Over the 10 years up to 2007, the U.S. deported 108,434 adults whose children were U.S. citizens, according to a Department of Homeland Security report. The exact number of citizen children left behind in these deportations is unknown, because no one in the government cared to count them. The homeland security of these citizen children does not seem to have been the paramount concern of the U.S. government. Well, maybe excepting 13 of the removed adults, who were deported for "national security and related grounds." (Altogether, about half were undocumented immigrants and half were deported for criminal violations.)

Either keeping your parents from being dumped over the border isn't a right Americans enjoy, or someone in power doesn't really think these kids are American. Or both.
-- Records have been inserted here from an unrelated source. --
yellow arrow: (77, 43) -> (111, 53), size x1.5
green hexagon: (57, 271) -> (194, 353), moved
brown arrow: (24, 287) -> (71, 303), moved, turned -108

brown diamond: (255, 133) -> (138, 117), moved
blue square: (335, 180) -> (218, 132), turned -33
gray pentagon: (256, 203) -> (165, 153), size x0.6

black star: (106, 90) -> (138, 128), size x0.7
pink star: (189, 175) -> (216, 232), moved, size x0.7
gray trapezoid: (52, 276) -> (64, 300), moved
The New York Times quoted an anti-immigration spokesman as saying, "Should those parents get off the hook just because their kids are put in a difficult position? . . . Children often suffer because of the mistakes of their parents." As if this is unavoidable.

It is true that children suffer for the mistakes of their parents. They also suffer for the policies of their neighbors' parents, and for the poverty and discrimination their parents experience. Most children lose out to those whose parents have one advantage or another, but the extent of this intergenerational transfer is something we can affect.
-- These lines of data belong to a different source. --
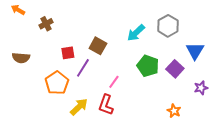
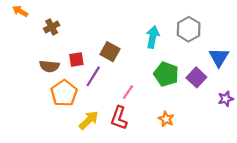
cyan arrow: (136, 33) -> (153, 37), turned 144
brown semicircle: (21, 58) -> (49, 66), moved
orange star: (174, 111) -> (166, 119), moved

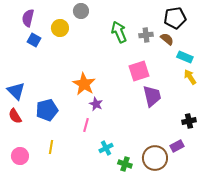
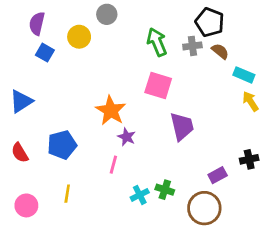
black pentagon: (175, 18) -> (210, 22), moved, turned 30
pink square: (139, 71) -> (158, 85), moved, turned 35
blue triangle: (16, 91) -> (21, 101), moved, turned 42
purple trapezoid: (152, 96) -> (182, 126), moved
purple rectangle: (177, 146) -> (218, 175), moved
green cross: (125, 164) -> (165, 190), moved

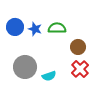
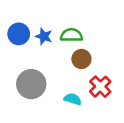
brown circle: (78, 47) -> (81, 59), moved
cyan semicircle: (49, 76) -> (73, 99), moved, turned -144

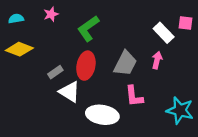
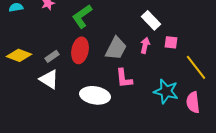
pink square: (185, 23) -> (171, 42), moved
yellow diamond: (19, 49) -> (19, 55), moved
white triangle: (70, 92) -> (49, 79), moved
One measure of a society's meritocracy is the level of advantage - and disadvantage - passed from parents to children. Whatever your own ability and effort, equal opportunity only exists to the extent that your parents' problems are not your own.
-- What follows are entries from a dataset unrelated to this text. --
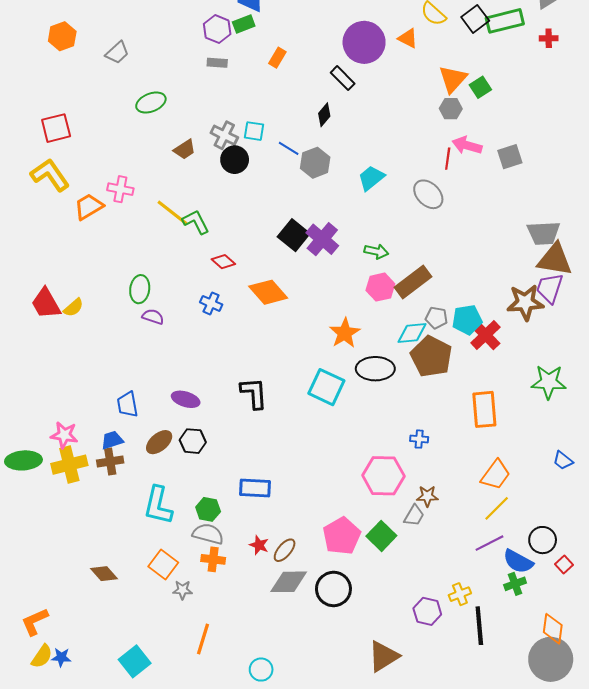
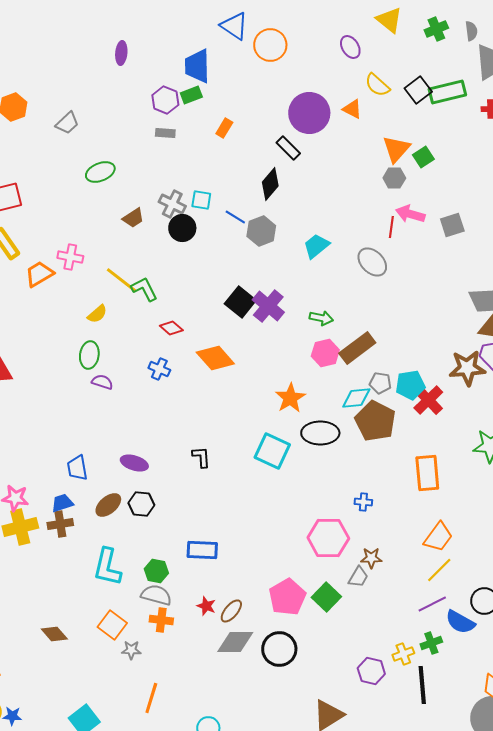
black diamond: (324, 115) -> (270, 184), size x1.4
yellow semicircle: (73, 308) -> (97, 314), moved
black L-shape: (254, 393) -> (201, 457), size x0.7
green cross: (515, 584) -> (431, 643), moved

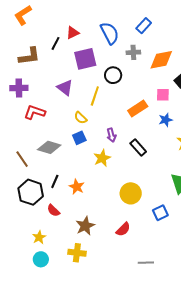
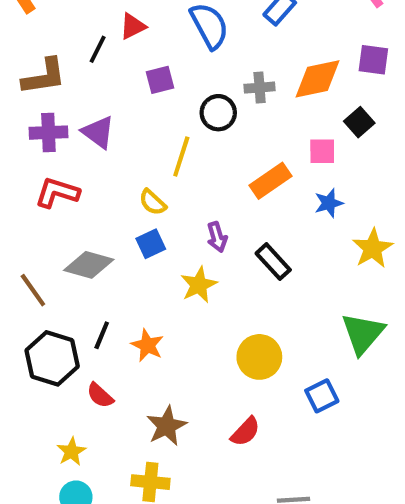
gray cross: (133, 52) -> (260, 88), moved
purple square: (85, 59) -> (160, 80), size x0.6
purple cross: (19, 88) -> (48, 133), moved
purple triangle: (65, 88) -> (98, 132), moved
If children get burned by their origins, adults also face unequal opportunities to originate the families they want. Just as deported immigrant workers are denied the right to parent their children, poor parents can't get Medicaid to cover their infertility treatments - though it might pay for some Viagra. (Even without fertility coverage, economists worry that just providing prenatal care and other services to poor women might increase their tendency to have children. Now that would be a shame.)

Having a family - your family - is not a right of American citizenship, for parents or children. And in a society where intergenerational privilege and disadvantage are deeply entrenched, the denial of that right is a cornerstone of our system of inequality.